Top Ten Variables of SVM: Nonlinear Regression Model
## Overall
## ManufacturingProcess32 100.00
## BiologicalMaterial06 85.65
## ManufacturingProcess36 81.77
## ManufacturingProcess09 81.57
## ManufacturingProcess13 79.95
## BiologicalMaterial03 77.35
## ManufacturingProcess17 76.96
## ManufacturingProcess06 69.87
## BiologicalMaterial12 63.49
## ManufacturingProcess11 62.07
Top Ten Variables of PLS: Linear Regression Model
## Overall
## ManufacturingProcess32 100.00
## ManufacturingProcess09 85.19
## ManufacturingProcess36 84.84
## ManufacturingProcess13 79.27
## ManufacturingProcess17 77.75
## ManufacturingProcess06 64.16
## ManufacturingProcess11 60.24
## ManufacturingProcess33 54.36
## BiologicalMaterial02 53.90
## BiologicalMaterial08 53.64
More Answer: The top 3 variables of the cubist model (ManufacturingProcess32
, ManufacturingProcess09
and ManufacturingProcess17
) are also found in the top 10 of both the optimal linear and nonlinear models. Interesting though, the cubist model and the SVM model share two biological variables in the top 10, BiologicalMaterial06
and BiologicalMaterial03
, while the linear model does not share top-performing biological variables. As noted above, the biggest observation is the large drop in importance after the first variable in the tree-based model as compared to the optimal linear and nonlinear models.

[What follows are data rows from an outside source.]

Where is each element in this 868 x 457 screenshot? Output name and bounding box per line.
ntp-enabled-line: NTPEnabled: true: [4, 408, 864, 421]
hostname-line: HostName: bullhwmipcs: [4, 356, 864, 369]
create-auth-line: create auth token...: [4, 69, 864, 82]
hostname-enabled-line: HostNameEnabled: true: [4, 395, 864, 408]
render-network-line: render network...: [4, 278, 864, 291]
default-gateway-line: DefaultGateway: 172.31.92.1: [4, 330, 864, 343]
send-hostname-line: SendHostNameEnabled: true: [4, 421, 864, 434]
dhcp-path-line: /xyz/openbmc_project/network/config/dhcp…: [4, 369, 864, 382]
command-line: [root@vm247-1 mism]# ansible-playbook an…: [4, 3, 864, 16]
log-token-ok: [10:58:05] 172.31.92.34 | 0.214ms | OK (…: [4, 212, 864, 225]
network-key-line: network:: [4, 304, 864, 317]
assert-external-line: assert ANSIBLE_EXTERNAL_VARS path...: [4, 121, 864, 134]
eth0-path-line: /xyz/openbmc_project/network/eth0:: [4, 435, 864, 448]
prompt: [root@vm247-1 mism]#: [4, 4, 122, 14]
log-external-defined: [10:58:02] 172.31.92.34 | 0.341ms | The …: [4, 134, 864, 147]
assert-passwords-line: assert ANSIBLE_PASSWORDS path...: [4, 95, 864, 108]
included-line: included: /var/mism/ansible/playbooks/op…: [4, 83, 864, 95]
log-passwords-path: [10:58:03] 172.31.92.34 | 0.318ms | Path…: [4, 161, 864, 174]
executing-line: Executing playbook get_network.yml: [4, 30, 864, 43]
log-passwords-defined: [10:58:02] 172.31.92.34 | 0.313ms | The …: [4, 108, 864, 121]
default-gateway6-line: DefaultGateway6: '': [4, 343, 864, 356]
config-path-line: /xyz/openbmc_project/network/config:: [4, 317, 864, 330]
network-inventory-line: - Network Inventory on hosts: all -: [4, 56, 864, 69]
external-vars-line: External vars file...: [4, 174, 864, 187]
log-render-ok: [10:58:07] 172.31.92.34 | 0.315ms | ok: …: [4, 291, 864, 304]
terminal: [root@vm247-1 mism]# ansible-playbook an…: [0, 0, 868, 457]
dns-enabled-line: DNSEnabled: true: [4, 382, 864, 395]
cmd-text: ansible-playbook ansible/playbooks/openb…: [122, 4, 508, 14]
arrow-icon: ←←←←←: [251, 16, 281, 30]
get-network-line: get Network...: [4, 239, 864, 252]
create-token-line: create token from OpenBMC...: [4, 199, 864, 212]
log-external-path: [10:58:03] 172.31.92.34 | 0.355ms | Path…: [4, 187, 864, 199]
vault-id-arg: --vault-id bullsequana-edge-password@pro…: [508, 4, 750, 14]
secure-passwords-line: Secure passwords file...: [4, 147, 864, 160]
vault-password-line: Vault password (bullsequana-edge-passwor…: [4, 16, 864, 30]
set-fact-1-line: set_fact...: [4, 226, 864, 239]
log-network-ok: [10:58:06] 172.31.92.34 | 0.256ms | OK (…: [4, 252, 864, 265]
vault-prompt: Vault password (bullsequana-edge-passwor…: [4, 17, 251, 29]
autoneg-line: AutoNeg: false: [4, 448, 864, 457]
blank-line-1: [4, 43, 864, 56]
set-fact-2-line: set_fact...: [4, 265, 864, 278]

Plot the optimal single tree with the distribution of yield in the terminal nodes. Does this view of the data provide additional knowledge about the biological or process predictors and their relationship with yield?
$finalModel rpartTune
## n= 144
##
## node), split, n, deviance, yval
## * denotes terminal node
##
## 1) root 144 473.7514 40.12944
## 2) ManufacturingProcess32< 0.191596 88 157.8237 39.20886 *
## 3) ManufacturingProcess32>=0.191596 56 124.1575 41.57607 *
plot(as.party(rpartTune$finalModel), gp=gpar(fontsize=10))
Answer: As it turns out, the optimal single tree from the trained model above is a tree with a depth of 1. The condition for the single node is unsurprisingly the manufacturing process variable ManufacturingProcess32
, the most important variable for all of the optimal model types. The decision node determines the terminal node for values equal to and above 0.192, and thus below the 0.192 value. The boxplots of the terminal nodes show that the higher the value of ManufacturingProcess32
then likely the higher the Yield
value. As seen from previous assignments, the higher the manufacturing variable value, then generally the higher the resulting yield, and the above plot reiterates that notion with the most important variable. Given the absence of the biological variables, I can’t provide any evaluation of those.